Exercise directions: Once the line containing "切ありません。 今すぐにでもお越しいただい" is found, copy that line and all remaining lines of the records exactly, including the last one, and add nothing.

Saved entries
= = = = = = =

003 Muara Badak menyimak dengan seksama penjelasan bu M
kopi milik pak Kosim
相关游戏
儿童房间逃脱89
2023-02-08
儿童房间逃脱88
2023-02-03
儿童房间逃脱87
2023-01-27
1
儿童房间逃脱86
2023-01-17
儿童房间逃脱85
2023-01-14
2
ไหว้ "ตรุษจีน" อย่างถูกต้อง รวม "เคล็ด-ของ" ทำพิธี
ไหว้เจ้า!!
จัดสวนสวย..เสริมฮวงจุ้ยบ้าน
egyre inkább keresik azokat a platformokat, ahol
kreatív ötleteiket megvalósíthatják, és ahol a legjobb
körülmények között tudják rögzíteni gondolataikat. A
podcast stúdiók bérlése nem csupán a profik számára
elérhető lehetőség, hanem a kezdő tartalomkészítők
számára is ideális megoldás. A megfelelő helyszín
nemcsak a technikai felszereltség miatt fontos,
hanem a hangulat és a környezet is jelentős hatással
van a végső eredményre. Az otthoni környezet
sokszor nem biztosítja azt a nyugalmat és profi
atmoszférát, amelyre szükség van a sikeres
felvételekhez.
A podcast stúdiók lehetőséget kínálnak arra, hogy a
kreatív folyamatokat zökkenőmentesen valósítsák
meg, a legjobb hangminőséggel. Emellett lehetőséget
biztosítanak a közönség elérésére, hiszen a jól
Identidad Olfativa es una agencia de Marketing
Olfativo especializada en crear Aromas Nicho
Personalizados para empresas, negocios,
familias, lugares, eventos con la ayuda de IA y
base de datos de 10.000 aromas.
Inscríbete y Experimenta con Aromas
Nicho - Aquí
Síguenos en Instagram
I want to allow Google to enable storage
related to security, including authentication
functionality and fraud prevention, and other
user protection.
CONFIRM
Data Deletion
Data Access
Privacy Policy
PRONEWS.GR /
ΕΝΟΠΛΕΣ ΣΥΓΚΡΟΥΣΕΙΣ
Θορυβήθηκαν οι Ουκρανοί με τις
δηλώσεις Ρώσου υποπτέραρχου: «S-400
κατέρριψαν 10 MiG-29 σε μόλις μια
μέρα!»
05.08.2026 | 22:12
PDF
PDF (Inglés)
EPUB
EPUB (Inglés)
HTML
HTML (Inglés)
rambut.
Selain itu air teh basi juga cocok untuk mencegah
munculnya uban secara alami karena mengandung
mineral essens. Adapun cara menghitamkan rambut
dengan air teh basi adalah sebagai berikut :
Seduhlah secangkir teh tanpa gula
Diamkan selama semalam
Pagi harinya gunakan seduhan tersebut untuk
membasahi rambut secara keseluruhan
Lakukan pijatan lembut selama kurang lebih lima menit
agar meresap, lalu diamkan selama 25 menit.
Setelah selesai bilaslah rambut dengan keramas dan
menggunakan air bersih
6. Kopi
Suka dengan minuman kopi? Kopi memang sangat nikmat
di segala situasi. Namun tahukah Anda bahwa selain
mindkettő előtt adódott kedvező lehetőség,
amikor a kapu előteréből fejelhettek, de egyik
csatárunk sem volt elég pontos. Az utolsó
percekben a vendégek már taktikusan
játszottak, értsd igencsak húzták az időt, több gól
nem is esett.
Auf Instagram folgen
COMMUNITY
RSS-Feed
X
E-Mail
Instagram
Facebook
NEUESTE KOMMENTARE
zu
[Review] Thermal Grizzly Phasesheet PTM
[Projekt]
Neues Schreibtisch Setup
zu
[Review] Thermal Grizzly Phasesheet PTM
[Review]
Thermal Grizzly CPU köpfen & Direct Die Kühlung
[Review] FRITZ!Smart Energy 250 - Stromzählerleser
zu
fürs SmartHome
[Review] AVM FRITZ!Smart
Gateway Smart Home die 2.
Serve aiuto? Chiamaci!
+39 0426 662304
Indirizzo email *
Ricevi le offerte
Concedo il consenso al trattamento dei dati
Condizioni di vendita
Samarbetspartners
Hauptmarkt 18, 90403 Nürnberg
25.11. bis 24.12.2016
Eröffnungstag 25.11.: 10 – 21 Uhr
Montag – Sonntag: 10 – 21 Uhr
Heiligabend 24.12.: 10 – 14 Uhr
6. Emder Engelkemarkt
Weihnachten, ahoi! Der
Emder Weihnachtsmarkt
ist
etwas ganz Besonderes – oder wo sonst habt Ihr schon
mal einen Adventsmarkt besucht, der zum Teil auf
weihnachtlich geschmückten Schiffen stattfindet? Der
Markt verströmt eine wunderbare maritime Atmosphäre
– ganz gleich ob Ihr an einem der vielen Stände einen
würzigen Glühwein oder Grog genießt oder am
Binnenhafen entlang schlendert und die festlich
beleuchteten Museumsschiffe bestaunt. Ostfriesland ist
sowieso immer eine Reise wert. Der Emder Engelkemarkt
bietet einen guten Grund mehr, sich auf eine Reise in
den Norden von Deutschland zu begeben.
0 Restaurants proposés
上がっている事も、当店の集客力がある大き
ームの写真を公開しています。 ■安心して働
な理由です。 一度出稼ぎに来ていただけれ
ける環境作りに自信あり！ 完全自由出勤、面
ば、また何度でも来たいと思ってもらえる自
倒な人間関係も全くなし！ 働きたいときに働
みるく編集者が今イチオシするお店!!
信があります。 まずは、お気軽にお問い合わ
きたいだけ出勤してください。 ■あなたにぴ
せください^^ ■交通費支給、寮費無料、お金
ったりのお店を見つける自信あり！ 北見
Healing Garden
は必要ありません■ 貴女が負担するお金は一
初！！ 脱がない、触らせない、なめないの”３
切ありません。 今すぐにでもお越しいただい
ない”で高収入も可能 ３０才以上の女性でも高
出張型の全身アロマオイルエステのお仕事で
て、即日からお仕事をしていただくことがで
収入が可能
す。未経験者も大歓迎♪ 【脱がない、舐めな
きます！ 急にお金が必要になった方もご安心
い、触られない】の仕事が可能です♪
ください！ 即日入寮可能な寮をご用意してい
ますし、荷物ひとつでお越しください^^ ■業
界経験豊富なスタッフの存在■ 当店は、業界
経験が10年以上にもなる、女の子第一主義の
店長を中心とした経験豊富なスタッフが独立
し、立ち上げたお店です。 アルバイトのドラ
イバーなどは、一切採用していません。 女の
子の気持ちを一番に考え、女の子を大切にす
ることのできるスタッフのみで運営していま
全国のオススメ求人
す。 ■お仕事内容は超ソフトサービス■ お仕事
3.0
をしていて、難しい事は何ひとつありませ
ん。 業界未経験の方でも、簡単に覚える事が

= = = = = = =

Answer area:
切ありません。 今すぐにでもお越しいただい
ない”で高収入も可能 ３０才以上の女性でも高
出張型の全身アロマオイルエステのお仕事で
て、即日からお仕事をしていただくことがで
収入が可能
す。未経験者も大歓迎♪ 【脱がない、舐めな
きます！ 急にお金が必要になった方もご安心
い、触られない】の仕事が可能です♪
ください！ 即日入寮可能な寮をご用意してい
ますし、荷物ひとつでお越しください^^ ■業
界経験豊富なスタッフの存在■ 当店は、業界
経験が10年以上にもなる、女の子第一主義の
店長を中心とした経験豊富なスタッフが独立
し、立ち上げたお店です。 アルバイトのドラ
イバーなどは、一切採用していません。 女の
子の気持ちを一番に考え、女の子を大切にす
ることのできるスタッフのみで運営していま
全国のオススメ求人
す。 ■お仕事内容は超ソフトサービス■ お仕事
3.0
をしていて、難しい事は何ひとつありませ
ん。 業界未経験の方でも、簡単に覚える事が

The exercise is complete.